Saved entries:
================

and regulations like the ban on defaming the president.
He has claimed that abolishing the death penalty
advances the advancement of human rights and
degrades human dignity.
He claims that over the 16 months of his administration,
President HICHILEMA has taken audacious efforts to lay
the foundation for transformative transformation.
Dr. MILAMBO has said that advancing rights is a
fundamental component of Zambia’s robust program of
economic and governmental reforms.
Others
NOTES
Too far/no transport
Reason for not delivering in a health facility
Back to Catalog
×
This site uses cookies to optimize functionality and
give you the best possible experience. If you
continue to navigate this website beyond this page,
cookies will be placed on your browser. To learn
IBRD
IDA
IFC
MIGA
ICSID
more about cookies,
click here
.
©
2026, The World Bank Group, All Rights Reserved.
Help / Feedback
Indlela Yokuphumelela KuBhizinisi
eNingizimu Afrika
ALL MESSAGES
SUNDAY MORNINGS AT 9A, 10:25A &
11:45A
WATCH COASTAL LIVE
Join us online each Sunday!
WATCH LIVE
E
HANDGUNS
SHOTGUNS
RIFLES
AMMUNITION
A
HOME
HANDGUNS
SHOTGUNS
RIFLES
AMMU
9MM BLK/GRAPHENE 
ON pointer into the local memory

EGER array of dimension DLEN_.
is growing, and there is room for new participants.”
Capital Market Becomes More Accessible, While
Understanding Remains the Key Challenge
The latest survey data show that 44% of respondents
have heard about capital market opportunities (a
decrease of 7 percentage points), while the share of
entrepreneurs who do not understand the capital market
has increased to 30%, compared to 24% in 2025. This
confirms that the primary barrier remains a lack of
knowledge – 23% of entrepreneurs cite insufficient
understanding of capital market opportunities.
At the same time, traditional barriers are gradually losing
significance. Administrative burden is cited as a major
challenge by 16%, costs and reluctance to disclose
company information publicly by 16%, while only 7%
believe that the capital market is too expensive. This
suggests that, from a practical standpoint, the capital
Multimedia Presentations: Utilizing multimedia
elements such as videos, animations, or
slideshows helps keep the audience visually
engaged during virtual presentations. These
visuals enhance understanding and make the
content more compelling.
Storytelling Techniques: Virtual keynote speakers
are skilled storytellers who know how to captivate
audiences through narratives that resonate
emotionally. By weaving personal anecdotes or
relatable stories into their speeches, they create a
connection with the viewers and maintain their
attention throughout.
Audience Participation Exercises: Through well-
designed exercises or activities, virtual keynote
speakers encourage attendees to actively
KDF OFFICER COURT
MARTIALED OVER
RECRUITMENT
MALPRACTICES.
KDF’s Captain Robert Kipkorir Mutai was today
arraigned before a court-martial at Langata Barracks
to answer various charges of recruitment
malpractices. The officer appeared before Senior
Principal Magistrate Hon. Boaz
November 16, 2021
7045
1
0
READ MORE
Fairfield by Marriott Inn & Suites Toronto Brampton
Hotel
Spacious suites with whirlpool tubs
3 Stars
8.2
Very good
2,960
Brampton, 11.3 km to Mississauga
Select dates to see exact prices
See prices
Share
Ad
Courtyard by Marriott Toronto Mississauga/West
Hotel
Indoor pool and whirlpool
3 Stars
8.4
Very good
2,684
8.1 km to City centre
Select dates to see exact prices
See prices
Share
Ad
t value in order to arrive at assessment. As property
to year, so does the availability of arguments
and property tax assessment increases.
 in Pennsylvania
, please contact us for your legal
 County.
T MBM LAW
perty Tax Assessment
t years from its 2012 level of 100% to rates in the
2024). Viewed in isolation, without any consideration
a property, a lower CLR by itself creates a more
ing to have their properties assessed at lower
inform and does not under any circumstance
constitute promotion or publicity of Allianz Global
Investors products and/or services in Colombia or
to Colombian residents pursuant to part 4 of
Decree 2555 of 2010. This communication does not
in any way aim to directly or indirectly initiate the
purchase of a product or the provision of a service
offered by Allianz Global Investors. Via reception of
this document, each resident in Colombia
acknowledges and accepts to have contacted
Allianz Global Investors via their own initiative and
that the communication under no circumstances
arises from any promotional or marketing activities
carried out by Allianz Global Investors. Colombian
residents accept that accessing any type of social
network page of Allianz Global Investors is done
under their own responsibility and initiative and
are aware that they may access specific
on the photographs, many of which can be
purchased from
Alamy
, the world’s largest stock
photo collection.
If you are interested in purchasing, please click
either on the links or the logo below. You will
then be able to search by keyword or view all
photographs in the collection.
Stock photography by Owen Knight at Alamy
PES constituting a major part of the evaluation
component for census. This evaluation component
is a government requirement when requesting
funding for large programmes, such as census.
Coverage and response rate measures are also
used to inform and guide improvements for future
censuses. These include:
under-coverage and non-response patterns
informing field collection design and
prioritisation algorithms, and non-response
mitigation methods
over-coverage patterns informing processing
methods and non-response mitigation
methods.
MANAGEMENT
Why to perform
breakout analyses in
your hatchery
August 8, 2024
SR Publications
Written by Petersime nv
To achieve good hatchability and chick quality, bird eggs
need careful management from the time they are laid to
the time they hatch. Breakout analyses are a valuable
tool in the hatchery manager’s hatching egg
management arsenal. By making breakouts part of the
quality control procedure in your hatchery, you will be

================

** ABOUT THIS TASK **
An exact, complete copy of the data is the only acceptable answer.

** COMPLETED TASK **
and regulations like the ban on defaming the president.
He has claimed that abolishing the death penalty
advances the advancement of human rights and
degrades human dignity.
He claims that over the 16 months of his administration,
President HICHILEMA has taken audacious efforts to lay
the foundation for transformative transformation.
Dr. MILAMBO has said that advancing rights is a
fundamental component of Zambia’s robust program of
economic and governmental reforms.
Others
NOTES
Too far/no transport
Reason for not delivering in a health facility
Back to Catalog
×
This site uses cookies to optimize functionality and
give you the best possible experience. If you
continue to navigate this website beyond this page,
cookies will be placed on your browser. To learn
IBRD
IDA
IFC
MIGA
ICSID
more about cookies,
click here
.
©
2026, The World Bank Group, All Rights Reserved.
Help / Feedback
Indlela Yokuphumelela KuBhizinisi
eNingizimu Afrika
ALL MESSAGES
SUNDAY MORNINGS AT 9A, 10:25A &
11:45A
WATCH COASTAL LIVE
Join us online each Sunday!
WATCH LIVE
E
HANDGUNS
SHOTGUNS
RIFLES
AMMUNITION
A
HOME
HANDGUNS
SHOTGUNS
RIFLES
AMMU
9MM BLK/GRAPHENE 
ON pointer into the local memory

EGER array of dimension DLEN_.
is growing, and there is room for new participants.”
Capital Market Becomes More Accessible, While
Understanding Remains the Key Challenge
The latest survey data show that 44% of respondents
have heard about capital market opportunities (a
decrease of 7 percentage points), while the share of
entrepreneurs who do not understand the capital market
has increased to 30%, compared to 24% in 2025. This
confirms that the primary barrier remains a lack of
knowledge – 23% of entrepreneurs cite insufficient
understanding of capital market opportunities.
At the same time, traditional barriers are gradually losing
significance. Administrative burden is cited as a major
challenge by 16%, costs and reluctance to disclose
company information publicly by 16%, while only 7%
believe that the capital market is too expensive. This
suggests that, from a practical standpoint, the capital
Multimedia Presentations: Utilizing multimedia
elements such as videos, animations, or
slideshows helps keep the audience visually
engaged during virtual presentations. These
visuals enhance understanding and make the
content more compelling.
Storytelling Techniques: Virtual keynote speakers
are skilled storytellers who know how to captivate
audiences through narratives that resonate
emotionally. By weaving personal anecdotes or
relatable stories into their speeches, they create a
connection with the viewers and maintain their
attention throughout.
Audience Participation Exercises: Through well-
designed exercises or activities, virtual keynote
speakers encourage attendees to actively
KDF OFFICER COURT
MARTIALED OVER
RECRUITMENT
MALPRACTICES.
KDF’s Captain Robert Kipkorir Mutai was today
arraigned before a court-martial at Langata Barracks
to answer various charges of recruitment
malpractices. The officer appeared before Senior
Principal Magistrate Hon. Boaz
November 16, 2021
7045
1
0
READ MORE
Fairfield by Marriott Inn & Suites Toronto Brampton
Hotel
Spacious suites with whirlpool tubs
3 Stars
8.2
Very good
2,960
Brampton, 11.3 km to Mississauga
Select dates to see exact prices
See prices
Share
Ad
Courtyard by Marriott Toronto Mississauga/West
Hotel
Indoor pool and whirlpool
3 Stars
8.4
Very good
2,684
8.1 km to City centre
Select dates to see exact prices
See prices
Share
Ad
t value in order to arrive at assessment. As property
to year, so does the availability of arguments
and property tax assessment increases.
 in Pennsylvania
, please contact us for your legal
 County.
T MBM LAW
perty Tax Assessment
t years from its 2012 level of 100% to rates in the
2024). Viewed in isolation, without any consideration
a property, a lower CLR by itself creates a more
ing to have their properties assessed at lower
inform and does not under any circumstance
constitute promotion or publicity of Allianz Global
Investors products and/or services in Colombia or
to Colombian residents pursuant to part 4 of
Decree 2555 of 2010. This communication does not
in any way aim to directly or indirectly initiate the
purchase of a product or the provision of a service
offered by Allianz Global Investors. Via reception of
this document, each resident in Colombia
acknowledges and accepts to have contacted
Allianz Global Investors via their own initiative and
that the communication under no circumstances
arises from any promotional or marketing activities
carried out by Allianz Global Investors. Colombian
residents accept that accessing any type of social
network page of Allianz Global Investors is done
under their own responsibility and initiative and
are aware that they may access specific
on the photographs, many of which can be
purchased from
Alamy
, the world’s largest stock
photo collection.
If you are interested in purchasing, please click
either on the links or the logo below. You will
then be able to search by keyword or view all
photographs in the collection.
Stock photography by Owen Knight at Alamy
PES constituting a major part of the evaluation
component for census. This evaluation component
is a government requirement when requesting
funding for large programmes, such as census.
Coverage and response rate measures are also
used to inform and guide improvements for future
censuses. These include:
under-coverage and non-response patterns
informing field collection design and
prioritisation algorithms, and non-response
mitigation methods
over-coverage patterns informing processing
methods and non-response mitigation
methods.
MANAGEMENT
Why to perform
breakout analyses in
your hatchery
August 8, 2024
SR Publications
Written by Petersime nv
To achieve good hatchability and chick quality, bird eggs
need careful management from the time they are laid to
the time they hatch. Breakout analyses are a valuable
tool in the hatchery manager’s hatching egg
management arsenal. By making breakouts part of the
quality control procedure in your hatchery, you will be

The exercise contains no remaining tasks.